**Task brief**
Pictures do not belong in the copy; quote every entry below exactly.

**Record extracts**
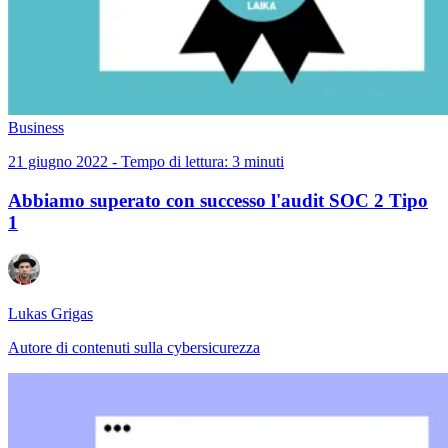
Business
21 giugno 2022 - Tempo di lettura: 3 minuti
Abbiamo superato con successo l'audit SOC 2 Tipo
1
Lukas Grigas
Autore di contenuti sulla cybersicurezza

**Answer**
Business
21 giugno 2022 - Tempo di lettura: 3 minuti
Abbiamo superato con successo l'audit SOC 2 Tipo
1
Lukas Grigas
Autore di contenuti sulla cybersicurezza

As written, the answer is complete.